Jericho put the gun back in her pocket, turned, and went back into the apartment.

Thus she did not see the pair of hands emerge in the crevice of the elevator’s outer doors. The fingers gripped and pushed and the doors came open.

Paul Rogers climbed up into the vestibule. When Knox had gone up to the apartment he had ridden on top of the elevator car after getting into the shaft through an air duct opening. When the car had descended Rogers had already climbed onto one of the metal beams supporting the shaft and waited there.
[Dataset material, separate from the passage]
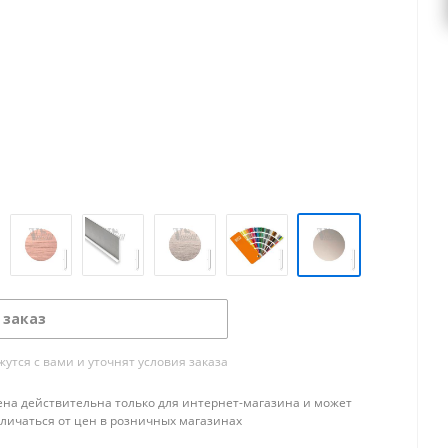
 заказ
тся с вами и уточнят условия заказа
ена действительна только для интернет-магазина и может
тличаться от цен в розничных магазинах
He slipped across the vestibule and saw Jericho at her desk, her back to him. She was working on her laptop, some complicated bit of science that held her full attention.

She only looked up when the hands closed around her neck.

***

Down on the street Knox stood on the pavement looking up at the top floor of the building. The wind was picking up. As it whipped her hair she drew her coat collar up some more and put her hands in her pockets. Though it wasn’t possible, Knox thought she heard the snap of a spine eight stories up.

I told you I had friends in high places.

Like your apartment.

Her phone buzzed. She took it out and looked at the text.

Then Knox punched in the numbers and made the call.

“It’s done,” she said quietly.

“John can never know about this,” said the voice. “He’s not wired that way.”

“He will never know about this,” Knox said. “I can keep a secret.”

Knox put her phone away, turned, and walked off into the darkness.

On the other end of the finished call Robert Puller put the phone down on his desk.

He thought about the death of Claire Jericho, but only for a few moments.

Then he put it out of his mind and turned to work of importance.

75

THE PULLER BROTHERS walked down the hall of one of the world’s great labyrinths. The Pentagon was a place well known to the brothers. They were both in uniform and marched along confident in where they were going.

They had been summoned, by a four-star no less.

Johnny Coleman, Vice Chairman of the Joint Chiefs of Staff. Though he had no operational command in the position, he was outranked only by the Chairman of the Joint Chiefs. And because the Chairman of the Joint Chiefs was with the Air Force, Coleman outranked all the other Army four-stars. Coleman had been one of Fighting John Puller’s junior officers, before going on to carve out a legendary career of his own.

“What do you think he wants?” asked Puller as they walked along.

“It’s either going to be really good news or really bad news,” replied his older brother.

“You heard what happened to Jericho?” asked Puller.

“I heard,” said his brother.

“They never found Rogers.”

“Heard that too.”

“If it was him, how did he find out where she lived? That was classified.”

“No idea,” said Robert.

They reached Coleman’s offices. The flag of the Vice Chair was the American bald eagle with its wings spread horizontally. Its talons gripped three arrows, and thirteen red and white stripes representing the original colonies on a shield. It was a regal and intimidating image, and Coleman presented the same figure.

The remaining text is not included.